→ Your instructions:
Report each line from the records where the string "BUURT" turns up.

Data extracted from a collection
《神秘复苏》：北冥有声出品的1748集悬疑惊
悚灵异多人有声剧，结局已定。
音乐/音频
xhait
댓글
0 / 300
...
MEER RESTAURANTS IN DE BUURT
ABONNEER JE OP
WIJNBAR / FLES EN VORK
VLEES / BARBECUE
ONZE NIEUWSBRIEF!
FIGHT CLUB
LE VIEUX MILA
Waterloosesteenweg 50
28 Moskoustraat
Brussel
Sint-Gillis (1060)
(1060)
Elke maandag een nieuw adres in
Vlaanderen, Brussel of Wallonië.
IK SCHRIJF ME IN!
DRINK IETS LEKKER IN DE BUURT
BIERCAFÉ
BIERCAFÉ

→ Solution below:
MEER RESTAURANTS IN DE BUURT
DRINK IETS LEKKER IN DE BUURT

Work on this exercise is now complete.